(4 / 5)
Down in the sub-terrain of The Vaults, we are transported for one hour to the Bible belt of America, to hear several peoples stories.
A very basic set – we enter to a small group singing harmonic Christian music on a small stage, titled by a large fluorescent cross above their heads. Our seating is set out just like a church – wooden, uncomfortable pews instantly implementing us into the whole church-like atmosphere.
Our performers range in backgrounds – a normal looking business man whom we can imagine with a white picket fence, wife and kids in the suburbs, a sister duo who are very close, housewives with working husbands and young children, a young man in an orange jumpsuit who is in prison for his crimes and finally our main songstress, a soulful lady who we also get the feeling of her presence being in a councillor/priest type role.
Each story is delivered by these people – starting out with a normal tale, which slowly becomes more serious, more emotional and more negative. Two of the three stories present tales of abuse, and the other of an accidental event. However they all have a common link – God.

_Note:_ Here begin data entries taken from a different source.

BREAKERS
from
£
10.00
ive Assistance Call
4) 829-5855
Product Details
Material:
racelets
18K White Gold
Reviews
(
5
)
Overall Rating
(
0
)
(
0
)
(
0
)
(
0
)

This basic and very powerful production, set in a Church, sets out to contradict and challenge the Christian belief in the eyes of the abused, the hurt and the unjustified. Somehow they either come back to God despite these awful events, or are being made to repent when they pointedly ask the main question of – why should I when he has let this happen to me? They show just how the ideal of Christianity hides these issues and gives a false sense of security when one doesn’t know where to go.

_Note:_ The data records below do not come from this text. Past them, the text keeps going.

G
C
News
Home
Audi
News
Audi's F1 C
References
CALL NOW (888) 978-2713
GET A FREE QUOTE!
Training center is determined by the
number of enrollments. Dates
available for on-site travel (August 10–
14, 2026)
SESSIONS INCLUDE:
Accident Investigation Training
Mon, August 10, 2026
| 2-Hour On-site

The performers themselves are so invested in their stories that it’s hard to believe that such terrible stories are a work of fiction. While totally plausible and most probably similar to many true tales, the way they present them is so emotional, expressed in their trembling voices, their tearful eyes, their stiff and shaking bodies. And of course, by cleverly presenting the stories from positive view before quickly deteriorating, we are thrown into constant shock at how detailed and truthful these tales are being presented. For performers to do this so easily, with perfect accents and to make us feel a roller coaster of emotions is a triumph.

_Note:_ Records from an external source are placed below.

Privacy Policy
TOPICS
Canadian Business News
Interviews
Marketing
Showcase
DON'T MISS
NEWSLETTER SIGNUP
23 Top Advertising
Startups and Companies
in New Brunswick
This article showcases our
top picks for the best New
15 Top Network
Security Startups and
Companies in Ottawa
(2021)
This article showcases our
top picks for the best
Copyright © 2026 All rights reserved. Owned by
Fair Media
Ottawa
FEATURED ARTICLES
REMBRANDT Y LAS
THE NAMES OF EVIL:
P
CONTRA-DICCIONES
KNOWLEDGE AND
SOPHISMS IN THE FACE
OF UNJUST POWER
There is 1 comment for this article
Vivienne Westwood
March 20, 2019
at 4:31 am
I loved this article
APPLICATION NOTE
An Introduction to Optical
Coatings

Of course one cannot write a review and not mention the music. There is no organ, or pre-recorded music but pure acapella which helps with the atmosphere but also push the essence of escapism through religion. Once a story is told, the songstress addresses it vocally and we see the performers comforted. As if their story suddenly does not matter because they have God.
No frills, no fancy sets or lights, The Testament presents stories of turmoil in an honest and raw way, while challenging religion without the obvious finger pointing.